We introduced the concept of the value chain, which shows each major set of processes a business uses to go from raw inputs to finished products that customers have bought and are using. Each step in the value chain creates value - it creates greater economic worth, or creates more of something else that is important to customers. Business uses what it knows about its methods to apply energy (do work) to the input of each stage in the value chain. The value chain model helps business focus on improving the individual steps, the lag time or latency within each step and between steps, and the wastage or costs incurred in each step. But business and the making of valuable products is not the only way that value chain thinking can be applied.

Modern military planners adapted the value chain concept as a way to focus on optimally achieving objectives in warfare. The kill chain is the set of activities that show, step by step, how one side in the conflict plans to achieve a particular military objective (usually a "kill" of a target, such as neutralizing the enemy's air defense systems). The defender need not defeat every step in that kill chain - all they have to do is interrupt it enough to prevent the attacker from achieving their goals, when their plans require them to.

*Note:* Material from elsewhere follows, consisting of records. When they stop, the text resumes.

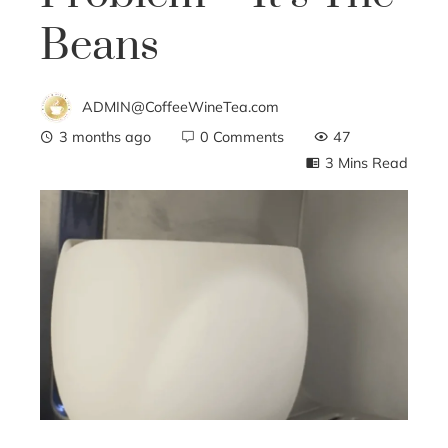
Beans
ADMIN@CoffeeWineTea.com
3 months ago
0 Comments
47
3 Mins Read
ebook
ter
edIn
erest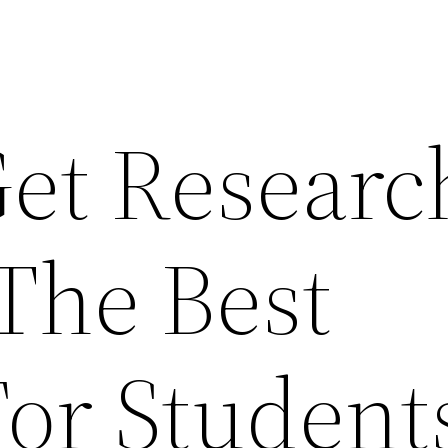
et Researc
 The Best
or Student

It's often said that criminal hackers and cyber threat actors only have to be lucky once, in order to achieve their objectives, but that the cyber defender must be lucky every day to prevent all attacks. This is no doubt true if the defender's OODA loops run slower than those of their attackers. As you'll see, it takes more than just choosing and applying the right physical, logical, and administrative risk treatments or controls to achieve this.

#### Risk Mitigation

Let's start by taking apart our definition of risk mitigation, and see what it reveals in the day-to-day of business operations.

Risk mitigation is the process of implementing risk management decisions by carrying out actions that contain, transfer, reduce, or eliminate risk to levels the organization finds acceptable, which can include accepting a risk when it simply is not practical to do anything else about it.

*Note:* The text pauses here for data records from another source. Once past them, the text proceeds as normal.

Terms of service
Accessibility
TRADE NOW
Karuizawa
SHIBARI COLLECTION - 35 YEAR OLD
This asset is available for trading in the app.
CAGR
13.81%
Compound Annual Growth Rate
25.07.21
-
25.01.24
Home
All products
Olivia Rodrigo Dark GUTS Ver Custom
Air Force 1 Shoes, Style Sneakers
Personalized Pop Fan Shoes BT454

The below figure shows the major steps in the risk mitigation process we'll use here, which continues to put the language of NIST SP 800-37 and ISO 31000:2018 into more pragmatic terms. These steps are:

1. Assess the information architecture and the information technology architectures that support it.
2. Assess vulnerabilities, and conduct threat modeling as necessary.
3. Choose risk treatments and controls.
4. Implement risk mitigation controls.
5. Verify control implementations.
6. Engage and train users as part of the control.
7. Begin routine operations with new controls in place.
8. Monitor and assess system security with new controls in place.

![Risk Mitigation Major Steps](images/risk-mitigation-major-steps.png)

The boundary between planning and doing, as we cross from Step $3$ into Step $4$, is the point where the SSCP helps the organization fit its needs for risk treatment and control into its no-doubt very constrained budget of people, money, resources, and time. In almost all circumstances, the SSCP will have to operate within real constraints. No perfect solution will exist; after all of your effort to put in place the best possible risk treatments and controls, there will be residual risk that the organization has by default chosen to accept. If you and your senior leaders have done your jobs well, that residual risk should be within the company's risk tolerance. If it is not, that becomes the priority for the next round of risk mitigation planning!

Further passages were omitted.